The Generalized GCS Source connector includes the following features:

At least once delivery
Multiple tasks

At least once delivery¶

In the event of a task failure the connector guarantees no messages are lost, although the last few messages may be processed again.

Multiple tasks¶

The Generalized GCS Source connector supports running one or more tasks. You can specify the number of tasks in the tasks.max configuration parameter. This can lead to performance gains when multiple files need to be parsed.

Limitations¶

The Generalized GCS Source connector has the following limitations:

The connector won’t reload data during the following scenarios:
- Renaming a file which the connector has already read.
- Uploading a newer version of a file with a new record.

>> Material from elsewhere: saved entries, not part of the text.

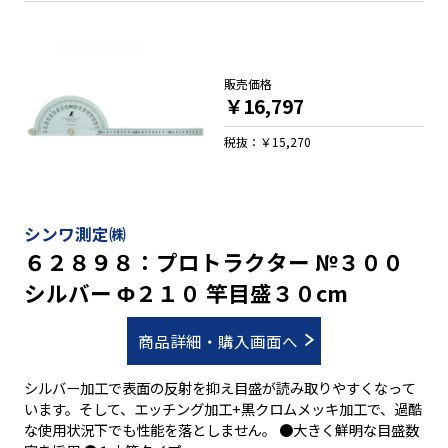
販売価格
￥16,797
税抜：￥15,270
シンワ測定㈱
６２８９８：プロトラクター №３００
シルバー Φ２１０ 竿目盛３０cm
商品詳細・購入画面へ
シルバー加工で表面の反射を抑え目盛が読み取りやすくなって
います。そして、エッチング加工+黒クロムメッキ加工で、過酷
な使用状況下でも性能を落としません。 ●大きく鮮明な目盛数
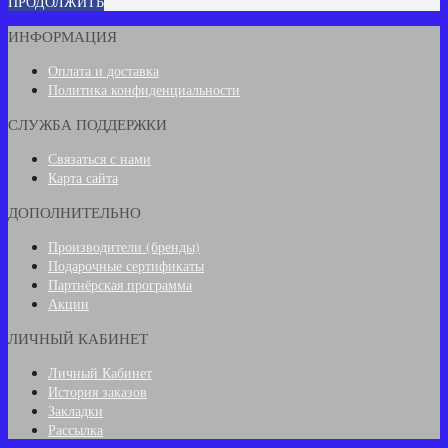
ПРОДОЛЖИТЬ
ИНФОРМАЦИЯ
Оплата и доставка
Политика конфиденциальности
СЛУЖБА ПОДДЕРЖКИ
Связаться с нами
Карта сайта
ДОПОЛНИТЕЛЬНО
Производители (бренды)
Подарочные сертификаты
Партнёрская программа
Акции
ЛИЧНЫЙ КАБИНЕТ
Личный Кабинет
История заказов
Закладки
Рассылка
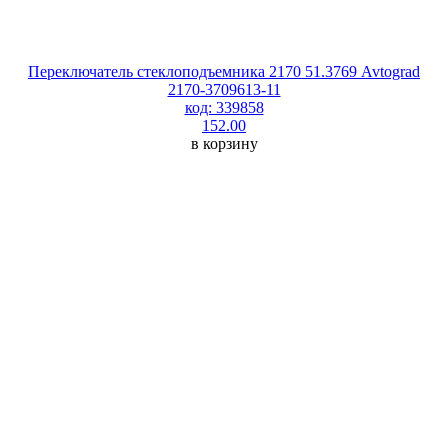
Переключатель стеклоподъемника 2170 51.3769 Avtograd
2170-3709613-11
код: 339858
152.00
в корзину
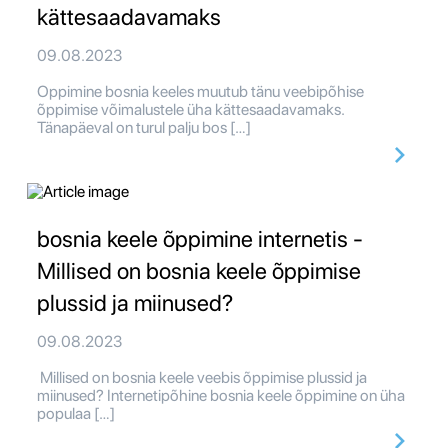
kättesaadavamaks
09.08.2023
Oppimine bosnia keeles muutub tänu veebipõhise
õppimise võimalustele üha kättesaadavamaks.
Tänapäeval on turul palju bos […]
bosnia keele õppimine internetis -
Millised on bosnia keele õppimise
plussid ja miinused?
09.08.2023
Millised on bosnia keele veebis õppimise plussid ja
miinused? Internetipõhine bosnia keele õppimine on üha
populaa […]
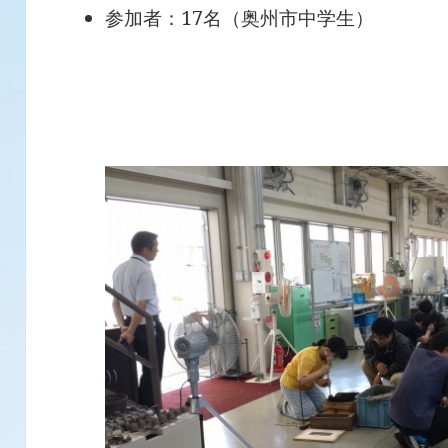
参加者：17名（奥州市中学生）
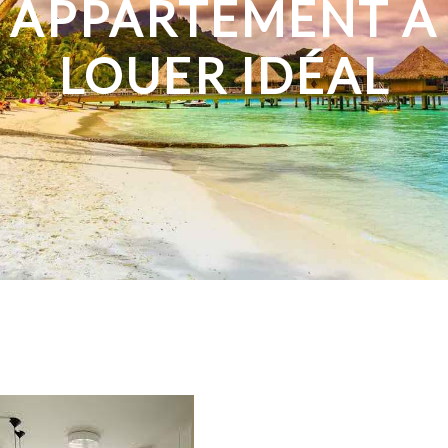
APPARTEMENT À
LOUER IDÉAL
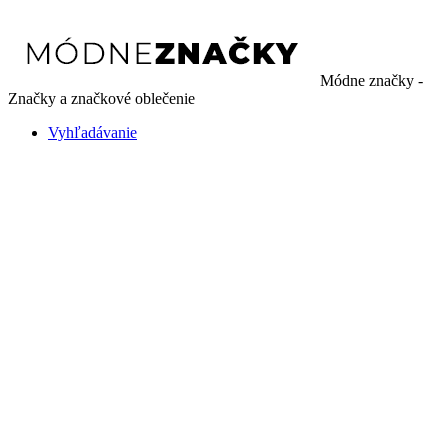
Módne značky -
Značky a značkové oblečenie
Vyhľadávanie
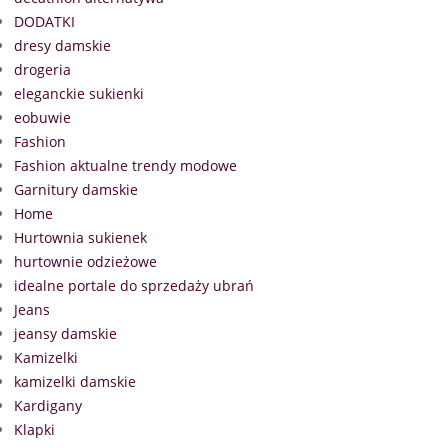
DODATKI
dresy damskie
drogeria
eleganckie sukienki
eobuwie
Fashion
Fashion aktualne trendy modowe
Garnitury damskie
Home
Hurtownia sukienek
hurtownie odzieżowe
idealne portale do sprzedaży ubrań
Jeans
jeansy damskie
Kamizelki
kamizelki damskie
Kardigany
Klapki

You should also be aware of the following connector actions:

The connector ignores any GCS object with a name that does not start with the configured topics.dir directory. This name is topics/ by default.
The connector uses the connector name to store offsets on how much of the bucket it has processed. Deleting a connector and using the same name will not cause the connector to reprocess from the beginning but will save the progress of the original connector unless the corresponding entry in the offset topic is cleared.

Install the Generalized GCS Source Connector¶

You can install this connector by using the confluent connect plugin install command, or by manually downloading the ZIP file.

Prerequisites¶

You must install the connector on every machine where Connect will run.
Kafka Broker: Confluent Platform 3.3.0 or later, or Kafka 0.11.0 or later.
Connect: Confluent Platform 4.0.0 or later, or Kafka 1.0.0 or later.
Java 1.8.
An installation of the latest (latest) connector version.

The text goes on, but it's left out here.